The primary purpose of this study is to determine if treatment with IFN-A in combination
with ribavirin alters human brain biochemistry as measured by proton magnetic resonance
MRS uses strong magnetic fields in order to measure biochemical products of metabolism found
in the brain. Researchers intend to perform MRS scans before, during, and after patients
receive their medications
Researchers believe that the combination of IFN-A/Ribavirin will directly affect specific
areas of the brain and as a result, some patients will develop specific mood or cognitive
symptoms. Patients often must stop taking these medications because of the side effects.
This study will not contribute directly to the treatment of patient's Hepatitis C condition.
However, the information gathered from this study will help researchers better understand
the neuropsychiatric affects associated with interferon alpha and ribavirin therapy.
The systemic administration of interferon-alpha (IFN-A) is associated with frequent and well
characterized neuropsychiatric toxicity. The primary purpose of this study is to determine
if treatment with IFN-A in combination with ribavirin alters human brain biochemistry as
measured by proton magnetic resonance spectroscopy. The study population will be drawn from
subjects simultaneously enrolled in a NIDDK protocol (98-DK-0003) that employs IFN-A and
ribavirin for the treatment of hepatitis C virus (HCV) infection. Subjects will be
evaluated prior to IFN-A/ribavirin treatment and then followed prospectively with the
specific aim of identifying the emergence of central nervous system (CNS) effects. The
principal outcome measures will be as follows: determinations of specific brain metabolites
as measured by proton magnetic resonance spectroscopy (1H-MRS), a brief, non-invasive, and
minimal risk procedure; ratings of mood, cognitive, and behavioral symptoms.
The hypotheses being tested in this study are as follows:
1. Treatment with IFN-A/ribavirin will decrease measures of neuronal integrity (NAA/CRE
ratio) in a brain region specific fashion.
2. The degree of change in NAA/CRE in certain brain regions (e.g. prefrontal cortex) will
correspond to the development of mood or cognitive symptoms.

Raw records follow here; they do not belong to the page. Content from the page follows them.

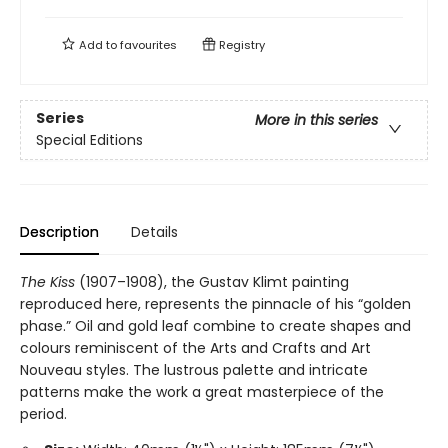
Add to
favourites
Registry
Series
More in this series
Special Editions
Description
Details
The Kiss
(1907–1908), the Gustav Klimt painting
reproduced here, represents the pinnacle of his “golden
phase.” Oil and gold leaf combine to create shapes and
colours reminiscent of the Arts and Crafts and Art
Nouveau styles. The lustrous palette and intricate
patterns make the work a great masterpiece of the
period.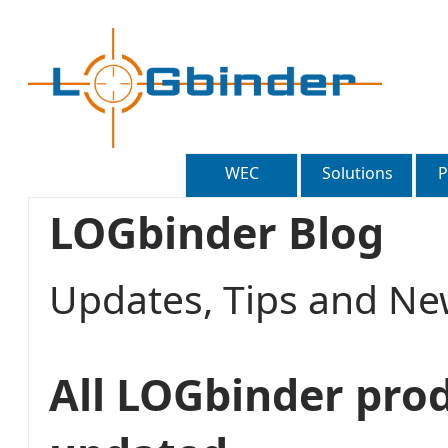
WEC
Solutions
P
LOGbinder Blog
Updates, Tips and 
All LOGbinder pro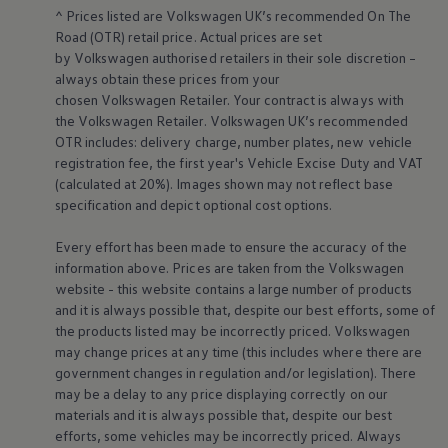
Warning lights
^ Prices listed are
Volkswagen
UK’s recommended On The
How-to guides
Road (OTR) retail price. Actual prices are set
Software updates
by
Volkswagen
authorised
retailers
in their sole discretion –
Takata airbag recall
always obtain these prices from your
Technology
chosen
Volkswagen
Retailer. Your contract is always with
Volkswagen Financial Services Account
the
Volkswagen
Retailer.
Volkswagen
UK’s recommended
XTL diesel fuel
Digital extras
OTR includes: delivery charge, number plates, new vehicle
Find services for your model
registration fee, the first year's
Vehicle
Excise Duty and VAT
Volkswagen Apps, Login and Shop
(calculated at 20%). Images shown may not reflect base
Connect mobile phone and vehicle
specification and depict optional cost
options
.
Updates for software, maps and radio
Accessories and merchandise
Every effort has been made to ensure the accuracy of the
Golf
Polo
information above. Prices are taken from the
Volkswagen
ID.3
website - this website contains a large number of products
Owners Brochure
and it is always possible that, despite our best efforts, some of
Owner’s Offers
the products listed may be incorrectly priced.
Volkswagen
Loyalty offers
may change prices at any time (this includes where there are
Black Edition loyalty offers
government changes in regulation and/or legislation). There
Need help?
Contact us
may be a delay to any price displaying correctly on our
Need Help FAQs
materials and it is always possible that, despite our best
Warning lights
efforts, some vehicles may be incorrectly priced. Always
Owners manuals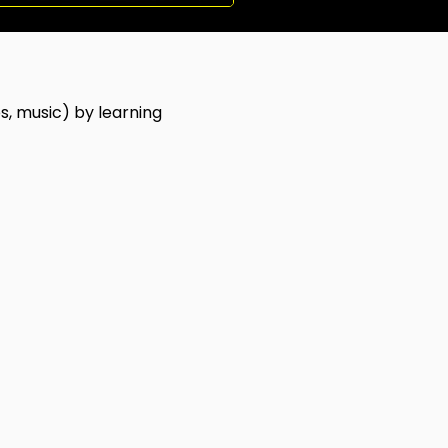
s, music) by learning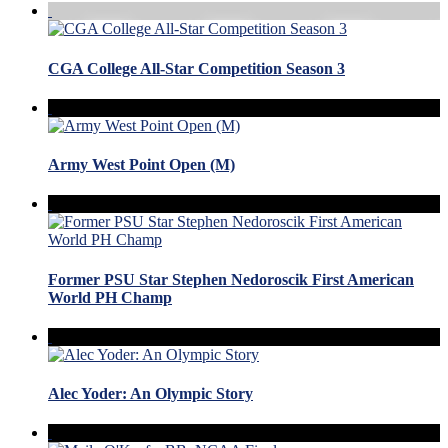
CGA College All-Star Competition Season 3
Army West Point Open (M)
Former PSU Star Stephen Nedoroscik First American
World PH Champ
Alec Yoder: An Olympic Story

The questions being asked in this study are relevant to the clinical management of HCV
patients, since adverse neuropsychiatric effects of IFN-A and ribavirin frequently
complicate protocol participation and occasionally result in a subject being taken off
protocol. There are no anticipated number of patient days per year required for this study,
as all participants will be simultaneously enrolled in NIDDK protocol 98-DK-0003.
Subjects must be at least 18 years of age.
Subjects eligible for this study will be those enrolled in NIDDK protocol 98-DK-0003 and
consequently at increased risk for the development of neuropsychiatric toxicity.
Subjects must be able to provide informed consent.
No individuals who are critically ill or markedly agitated or confused.
No individuals with implanted cardiac pacemakers or autodefibrillators.
No individuals with implanted neural pacemakers.
No individuals with CNS aneurysmal clips.
No individuals with cochlear implants.
No individuals with metallic foreign bodies in the eye or CNS.
No individuals with any form of implanted wire or metal device which may concentrate
No pregnant women.
No individuals with a history of moderate to severe claustrophobia.